**Task goal:**
Give back, unchanged, the line containing "毎回、適切なアドバイスを頂き大変有り難いです。安心し" and every line after it up to the end of the listing.

**Data:**
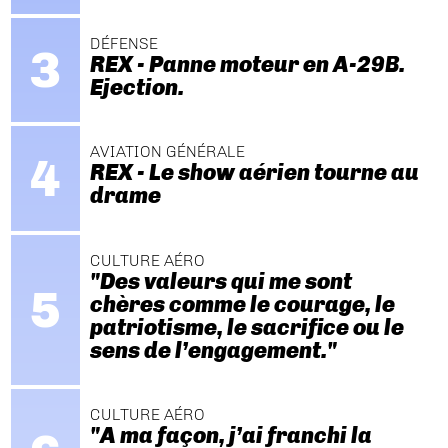
DÉFENSE
REX - Panne moteur en A-29B.
Ejection.
AVIATION GÉNÉRALE
REX - Le show aérien tourne au
drame
CULTURE AÉRO
"Des valeurs qui me sont
chères comme le courage, le
patriotisme, le sacrifice ou le
sens de l’engagement."
CULTURE AÉRO
"A ma façon, j’ai franchi la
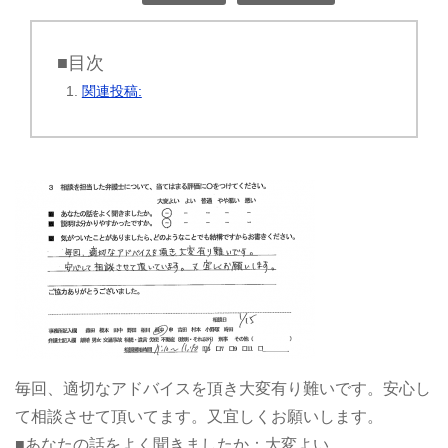
■目次
関連投稿:
毎回、適切なアドバイスを頂き大変有り難いです。安心し
て相談させて頂いてます。又宜しくお願いします。
■あなたの話をよく聞きましたか：大変よい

**Answer section:**
毎回、適切なアドバイスを頂き大変有り難いです。安心し
て相談させて頂いてます。又宜しくお願いします。
■あなたの話をよく聞きましたか：大変よい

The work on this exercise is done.